Supreme Court has the ability to resolve the economic nexus controversy,
and the issuance of FIN 48 provides the Court with an additional
motivation for doing so. One option would be to clarify that the
Bellas Hess physical-presence test applies to income
tax nexus. This would make it easier to conclude that FIN 48’s
more-likely-than-not recognition threshold is satisfied with respect
to a nonfiling position in a state from which the corporation
derives significant income but has no physical presence. The Supreme
Court’s other option would be to clarify that a significant
economic presence is sufficient to create income tax nexus. A
key issue under this option would be the types or amounts of in-state
income that would justify taxation. The Multistate Tax Commission,
an intergovernmental state tax agency based in Washington, D.C.,
has proposed that an appropriate nexus standard is annual in-state
sales of more than $500,000 [“Factor Presence Nexus Standard
for Business Activity Taxes,” released October 17, 2002].
In both the
Lanco and MBNA America Bank cases, the taxpayer
filed petitions for a writ of certiorari with the U.S. Supreme
Court. On June 18, 2007, the Court denied both petitions, which
suggests that it does not want to address the economic nexus issue
at this time. In the near term, then, it may be up to Congress
to resolve the issue.
Congress
has the authority under the Commerce Clause to enact federal legislation
to define the threshold level of business activity that creates
income tax nexus. During the 109th Congress, bills were introduced
in the House and the Senate to create physical presence standards
for income tax nexus [H.B. 1956, introduced April 28, 2005, and
S.B. 2721, introduced May 4, 2006]. Neither bill was enacted into
law. The Business Activity Tax Simplification Act [H.B. 1956]

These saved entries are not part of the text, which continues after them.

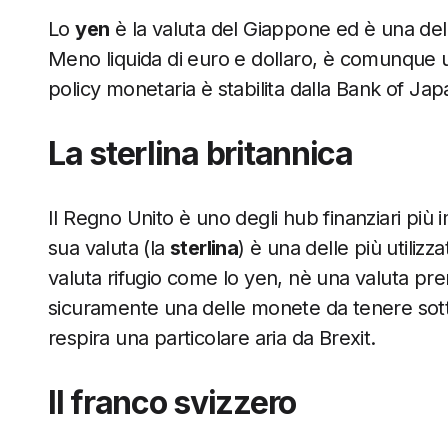
Lo
yen
è la valuta del Giappone ed è una delle 
Meno liquida di euro e dollaro, è comunque u
policy monetaria è stabilita dalla Bank of Jap
La sterlina britannica
Il Regno Unito è uno degli hub finanziari più
sua valuta (la
sterlina
) è una delle più utili
valuta rifugio come lo yen, nè una valuta pr
sicuramente una delle monete da tenere sotto
respira una particolare aria da Brexit.
Il franco svizzero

generally would have prohibited a state from imposing an income
tax unless a corporation had a physical presence in the state
on more than 21 days during a tax year. Similar legislation has
been introduced in the 110th Congress [H.R. 5267, introduced Feb.
7, 2008]. In light of the Supreme Court’s refusal to grant
certiorari in Lanco and MBNA America Bank, there
may be increased pressure on Congress to enact nexus legislation.
Absent a
resolution of the issue at the federal level, state courts will
remain split as to whether the Commerce Clause permits a state
to impose an income tax on a corporation that has a significant
economic presence in a state but no physical presence. This gray
area of the law often makes it difficult for a corporation to
conclude that FIN 48’s more-likely-than-not recognition
threshold is satisfied with respect to a nonfiling position in
a state where the corporation derives a significant amount of
income but has no physical presence. FIN 48 makes the state tax
nexus controversy an important financial reporting issue, with
potential consequences for corporate shareholders and the financial
markets.
Michael
S. Schadewald, PhD, CPA, is an associate professor of taxation
in the school of business administration at the University of Wisconsin–Milwaukee.